Page layout parsing data:
=======
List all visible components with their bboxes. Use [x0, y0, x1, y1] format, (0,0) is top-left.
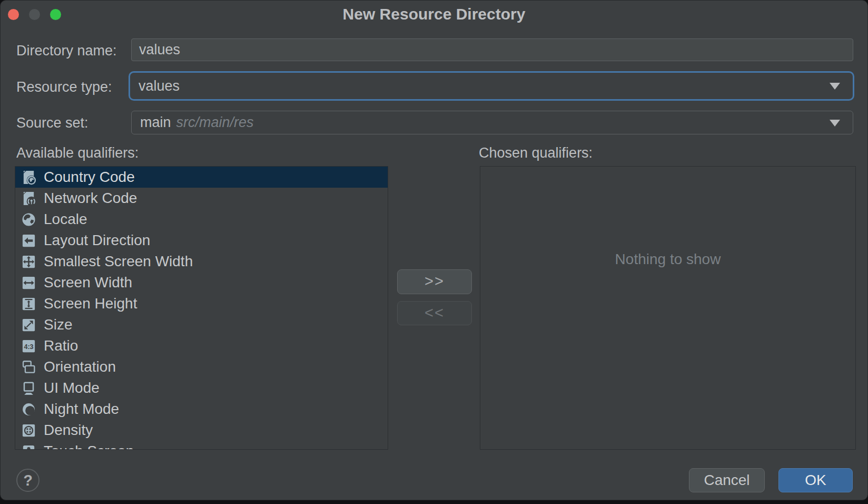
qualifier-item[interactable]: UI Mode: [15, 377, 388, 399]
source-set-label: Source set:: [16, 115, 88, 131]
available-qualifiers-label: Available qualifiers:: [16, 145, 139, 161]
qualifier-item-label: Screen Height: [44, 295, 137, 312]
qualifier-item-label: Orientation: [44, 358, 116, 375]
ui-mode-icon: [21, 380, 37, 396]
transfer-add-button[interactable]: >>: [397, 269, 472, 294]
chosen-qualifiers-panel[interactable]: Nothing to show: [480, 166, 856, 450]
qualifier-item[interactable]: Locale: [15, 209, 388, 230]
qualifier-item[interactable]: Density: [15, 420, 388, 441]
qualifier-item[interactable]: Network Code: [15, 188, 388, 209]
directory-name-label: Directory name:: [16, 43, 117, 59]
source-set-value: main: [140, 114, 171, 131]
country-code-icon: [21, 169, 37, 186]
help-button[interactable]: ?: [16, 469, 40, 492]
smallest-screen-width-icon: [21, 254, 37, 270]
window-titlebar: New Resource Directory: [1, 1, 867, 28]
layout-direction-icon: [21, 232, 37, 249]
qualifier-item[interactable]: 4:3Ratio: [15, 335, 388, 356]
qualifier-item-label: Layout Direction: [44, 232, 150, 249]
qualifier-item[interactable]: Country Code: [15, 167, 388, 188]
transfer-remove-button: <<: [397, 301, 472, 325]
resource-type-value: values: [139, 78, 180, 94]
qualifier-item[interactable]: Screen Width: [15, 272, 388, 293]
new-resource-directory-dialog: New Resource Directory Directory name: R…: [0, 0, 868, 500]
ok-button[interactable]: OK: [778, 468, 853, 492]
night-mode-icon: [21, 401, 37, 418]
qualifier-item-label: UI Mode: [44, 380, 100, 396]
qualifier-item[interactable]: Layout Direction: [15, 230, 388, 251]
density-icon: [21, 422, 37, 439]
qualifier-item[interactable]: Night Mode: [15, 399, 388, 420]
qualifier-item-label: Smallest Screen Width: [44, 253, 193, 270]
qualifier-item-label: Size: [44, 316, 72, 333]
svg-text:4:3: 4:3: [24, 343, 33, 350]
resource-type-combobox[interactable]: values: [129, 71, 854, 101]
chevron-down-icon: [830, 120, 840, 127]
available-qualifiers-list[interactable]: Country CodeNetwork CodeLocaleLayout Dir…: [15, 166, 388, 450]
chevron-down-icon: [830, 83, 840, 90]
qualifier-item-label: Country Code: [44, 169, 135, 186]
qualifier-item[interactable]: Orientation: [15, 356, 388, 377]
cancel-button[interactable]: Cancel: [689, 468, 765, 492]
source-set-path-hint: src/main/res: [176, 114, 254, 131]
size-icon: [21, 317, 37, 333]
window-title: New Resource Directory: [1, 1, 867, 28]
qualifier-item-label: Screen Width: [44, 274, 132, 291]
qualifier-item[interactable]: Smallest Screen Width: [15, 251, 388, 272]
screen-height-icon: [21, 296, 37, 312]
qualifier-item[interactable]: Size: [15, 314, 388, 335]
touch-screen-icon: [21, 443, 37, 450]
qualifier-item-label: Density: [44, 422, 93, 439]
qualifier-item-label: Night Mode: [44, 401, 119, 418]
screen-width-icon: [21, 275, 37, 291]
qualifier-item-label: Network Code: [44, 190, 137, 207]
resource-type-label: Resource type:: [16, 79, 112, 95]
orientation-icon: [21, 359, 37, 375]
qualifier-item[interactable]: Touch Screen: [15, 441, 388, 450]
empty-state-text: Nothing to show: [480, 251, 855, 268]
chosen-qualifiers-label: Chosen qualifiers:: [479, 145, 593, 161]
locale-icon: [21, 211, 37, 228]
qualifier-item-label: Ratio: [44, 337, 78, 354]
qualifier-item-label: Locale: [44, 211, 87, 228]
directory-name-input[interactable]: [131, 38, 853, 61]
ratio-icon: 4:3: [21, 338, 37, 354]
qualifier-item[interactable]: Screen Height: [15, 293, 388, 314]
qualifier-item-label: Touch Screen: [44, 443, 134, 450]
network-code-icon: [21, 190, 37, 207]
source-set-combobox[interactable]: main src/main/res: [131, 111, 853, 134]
=======
WHAT NEEDS TO BE DONE
Exactly how many lines of the data include the word "name"? Reply with that number only.

TASK ANSWER
3